Whisks the Tea ””Chasen” craftsman, Tango Tanimura”

Whisks the Tea
””Chasen” craftsman, Tango Tanimura”

Tradition passed down in the home of ”chasen”

The tips of the bamboo lightly touches the tea bowl. The gentle sound of whisking tea is heard during the tea ceremony.
Ceramic bowls and tea vessels are important for the tea ceremony, but ”chasen” is obviously equally as important. Ikoma city in Takayama is responsible for approximately 80 to 90% of all ”chasen” in the country. It is a village home to ”chasen”.
”Chasen” became indispensible for tea around the 15th century, when matcha became the main type of tea served at tea ceremonies. The ”wabi” tea founder Jukou Murata appointed Sozei to create ”chasen” as a tool to whisk tea.
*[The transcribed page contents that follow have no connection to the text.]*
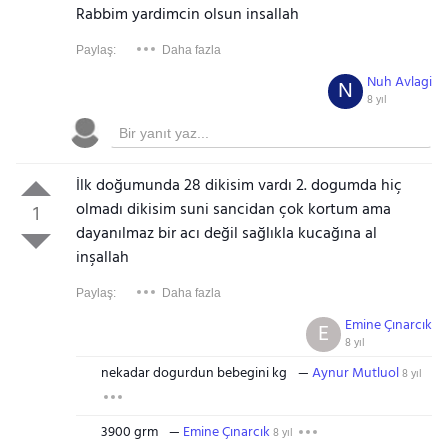
Rabbim yardimcin olsun insallah
Paylaş:
Daha fazla
Nuh Avlagi
N
8 yıl
İlk doğumunda 28 dikisim vardı 2. dogumda hiç
olmadı dikisim suni sancidan çok kortum ama
1
dayanılmaz bir acı değil sağlıkla kucağına al
inşallah
Paylaş:
Daha fazla
Emine Çınarcık
E
8 yıl
nekadar dogurdun bebegini kg
Aynur Mutluol
8 yıl
3900 grm
Emine Çınarcık
8 yıl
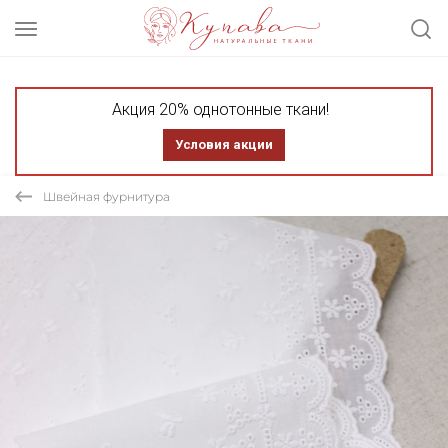
Акция 20% однотонные ткани!
Условия акции
Швейная фурнитура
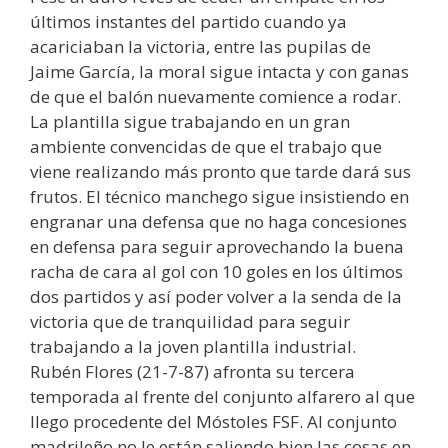
últimos instantes del partido cuando ya
acariciaban la victoria, entre las pupilas de
Jaime García, la moral sigue intacta y con ganas
de que el balón nuevamente comience a rodar.
La plantilla sigue trabajando en un gran
ambiente convencidas de que el trabajo que
viene realizando más pronto que tarde dará sus
frutos. El técnico manchego sigue insistiendo en
engranar una defensa que no haga concesiones
en defensa para seguir aprovechando la buena
racha de cara al gol con 10 goles en los últimos
dos partidos y así poder volver a la senda de la
victoria que de tranquilidad para seguir
trabajando a la joven plantilla industrial.
Rubén Flores (21-7-87) afronta su tercera
temporada al frente del conjunto alfarero al que
llego procedente del Móstoles FSF. Al conjunto
madrileño no le están saliendo bien las cosas en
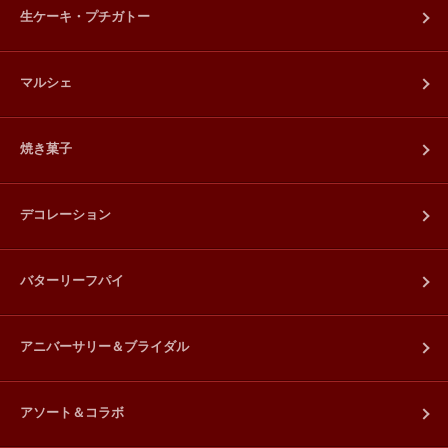
生ケーキ・プチガトー
マルシェ
焼き菓子
デコレーション
バターリーフパイ
アニバーサリー＆ブライダル
アソート＆コラボ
After a a period of struggling, he completed the ”chasen”. The ”chasen” he completed was presented to the emperor at the time, who was impressed so much with its beauty, he named it ”Takaho”.This is the start of the Takayama ”chasen”. Techniques used to create Takayama ”chasen” is a family secret, secretly passed on to only one son. Tango Tanimura is the 20th generation who has inherited the secret techniques.
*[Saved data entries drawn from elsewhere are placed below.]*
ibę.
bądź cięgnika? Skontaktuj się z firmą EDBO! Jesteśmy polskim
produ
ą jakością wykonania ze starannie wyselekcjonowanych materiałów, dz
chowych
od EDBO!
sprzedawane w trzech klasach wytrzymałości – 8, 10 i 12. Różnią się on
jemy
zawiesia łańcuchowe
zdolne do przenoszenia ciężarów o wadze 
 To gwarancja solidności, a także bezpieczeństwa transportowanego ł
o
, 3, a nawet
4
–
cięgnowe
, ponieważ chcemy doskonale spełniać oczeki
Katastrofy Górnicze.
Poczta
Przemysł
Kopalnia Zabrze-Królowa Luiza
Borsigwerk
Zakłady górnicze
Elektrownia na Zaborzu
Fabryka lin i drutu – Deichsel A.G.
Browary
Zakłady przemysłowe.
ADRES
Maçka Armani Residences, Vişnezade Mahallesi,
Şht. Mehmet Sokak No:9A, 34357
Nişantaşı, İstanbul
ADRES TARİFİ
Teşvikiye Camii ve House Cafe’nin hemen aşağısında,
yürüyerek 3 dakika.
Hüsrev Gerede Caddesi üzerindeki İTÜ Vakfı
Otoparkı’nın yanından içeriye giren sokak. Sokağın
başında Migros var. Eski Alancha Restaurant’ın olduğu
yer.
Delicate technique to make ”chasen”

”Chasen” is a ”tool”. Therefore the priority lies in usability. It take extremely delicate skills to create, as each bamboo differs and the craftsman needs to adapt to each according to its characteristic. When you observe the ”chasen”, you realize that it is intricately made, with each and every tip delicately completed. It is no wonder the beauty captures your eyes.
At this workshop, the ”chashaku”, the small wooden spoons used to scoop ”matcha” powder, are made as well. Nakata had a try at carving one. It is carved out of one piece of bamboo, and Nakata’s hands need to loosen up for the process.
”Chasen” tends to be regarded as a minor tool in the whole art of tea ceremony, but it in fact has a profound existence. Its graceful appearance represents a tradition that has been continuously carved for over 500 years.